After deciding on a Street Fighter iteration for the PS2 to develop the rest of the project around, they had to play the actual game a bit to get a feel for the command list of moves. They wanted to conceive of a way to map the notes played to the controller, but not in the direct “key to button” sort of way. The idea was that if someone was good at playing piano, they would also be good at executing moves in game. So they had to sort out how groups of notes and chords would translate into moving the character or attacking.

I highly suggest checking out their in depth play-by-play as they built the installation from the ground up. In addition to being fascinating (they prepared this project in a fight against time for the reopening of a historical site in Paris), you’ll find that everything they developed is opened source. The completed installation is as awesome as it sounds. You can see it in action in an actual duel below:

12 thoughts on “Turning A Cadenza Into A Finishing Move

  1. OK now THAT’S cool.
    I’d like to see this developed into a whole piece. Maybe a fighting game isn’t the very best accompanying video for a real recital, but it sure looks like some interactive video going along with an accomplished pianist (or two) could make for some very interesting real art.

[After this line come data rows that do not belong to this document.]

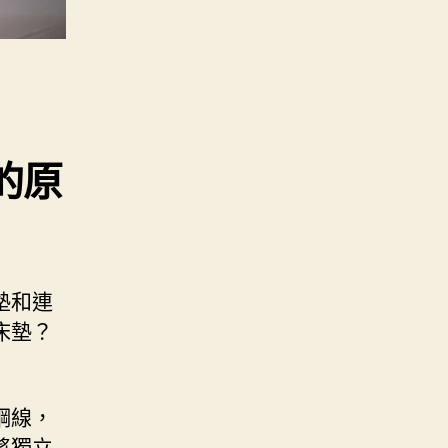
的原
墊和連
床墊？
鋼線，
將獨立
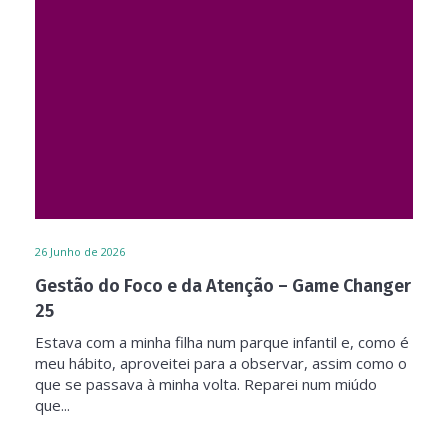
26
Junho de 2026
Gestão do Foco e da Atenção – Game Changer
25
Estava com a minha filha num parque infantil e, como é
meu hábito, aproveitei para a observar, assim como o
que se passava à minha volta. Reparei num miúdo
que...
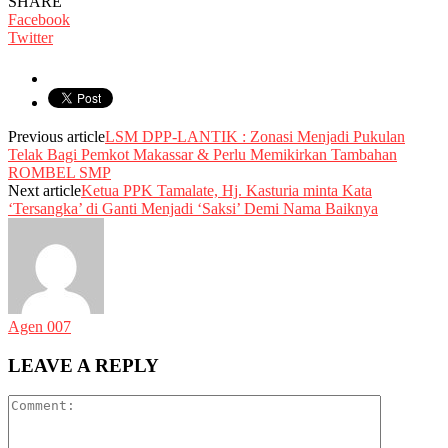
SHARE
Facebook
Twitter
Previous article
LSM DPP-LANTIK : Zonasi Menjadi Pukulan
Telak Bagi Pemkot Makassar & Perlu Memikirkan Tambahan
ROMBEL SMP
Next article
Ketua PPK Tamalate, Hj. Kasturia minta Kata
‘Tersangka’ di Ganti Menjadi ‘Saksi’ Demi Nama Baiknya
Agen 007
LEAVE A REPLY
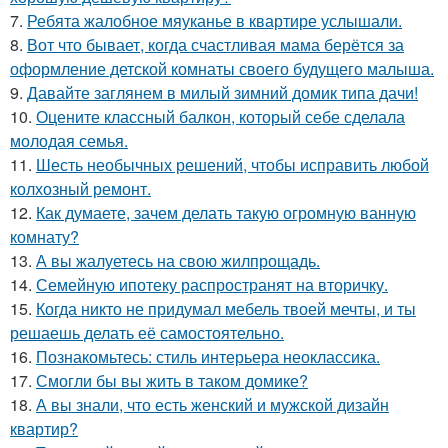
7.
Ребята жалобное мяуканье в квартире услышали.
8.
Вот что бывает, когда счастливая мама берётся за
оформление детской комнаты своего будущего малыша.
9.
Давайте заглянем в милый зимний домик типа дачи!
10.
Оцените классный балкон, который себе сделала
молодая семья.
11.
Шесть необычных решений, чтобы исправить любой
колхозный ремонт.
12.
Как думаете, зачем делать такую огромную ванную
комнату?
13.
А вы жалуетесь на свою жилпрощадь.
14.
Семейную ипотеку распространят на вторичку.
15.
Когда никто не придумал мебель твоей мечты, и ты
решаешь делать её самостоятельно.
16.
Познакомьтесь: стиль интерьера неоклассика.
17.
Смогли бы вы жить в таком домике?
18.
А вы знали, что есть женский и мужской дизайн
квартир?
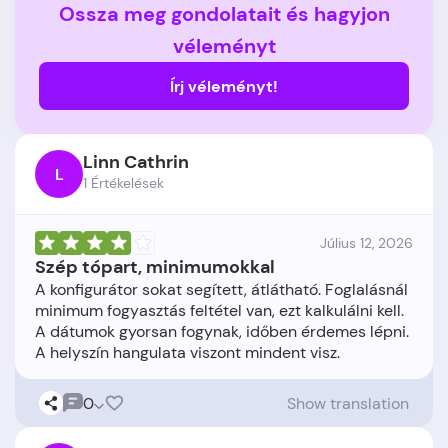
Ossza meg gondolatait és hagyjon
véleményt
Írj véleményt!
Linn Cathrin
L
1 Értékelések
Július 12, 2026
Szép tópart, minimumokkal
A konfigurátor sokat segített, átlátható. Foglalásnál
minimum fogyasztás feltétel van, ezt kalkulálni kell.
A dátumok gyorsan fogynak, időben érdemes lépni.
0
Show translation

In my opinion this is art too, but it’s more of an art-bite than a real work.

    Still, that is pretty dang cool.

    1. Nope (one of their aims was to be as non-invasive as possible so it was a fairly ideal solution).

      As the [Had] article eludes to, on their website, they do discuss the various options available to them (including using a mic). They discount it on several grounds (none of them relating to the aesthetics, the big kicker was they were concerned about the processing latency) and instead opting for a more mechanical method.

      Seriously, have a read of the original page as it’s a very well written walk through of the system (certainly compared to a lot of the “art installations” that this sort of activity tends to fall in).

  2. haha, pretty amazing installation ;)

    -> big up for the artists

    Nb: last but not least, I’m not quite sure Cyril (aka @tchap) is indeed in the video ..
    .. or maybe the question is “what happened with the hair cut ? ” ;p pj

    keep up the good work foobarflies ;D

  3. This is Eric speaking, co-author of the installation. Thank you very much for the lovely writeup, we [Cyril and myself] are honored!

    I would just like to make a correction on one point: we are not the ones performing in the video! The performers are actually Alvise Sinivia and Léo Jassef from the Conservatoire National de Paris, with whom we were lucky enough to work on the development of this project. Not only are they incredibly talented pianists, but they also had a lot of fun duelling, and the combination was a real treat for our eyes and ears.

  4. Now let’s see them play Skullgirls!

    As for FFT, with the innate over- and under-tones of a piano, can you tell whether C4 is hit individually or in a chord with a soft C5? Even picking out a peak at G4 would be an iffy proposition.

  5. They should have called it “Pit Fighter”, but I’ll give them some slack for not coming up with that, since it might not be as good a pun in French.

    Pretty cool project, though. Expensive, sure, but probably well below average for comparable art installations. The write-up is excellent, too.

  6. This is an excellent performance, but played by professional piano players…
    That made if fun to listen to, but what happens if non-musical but excellent streetfighter players would use the piano’s for a duel?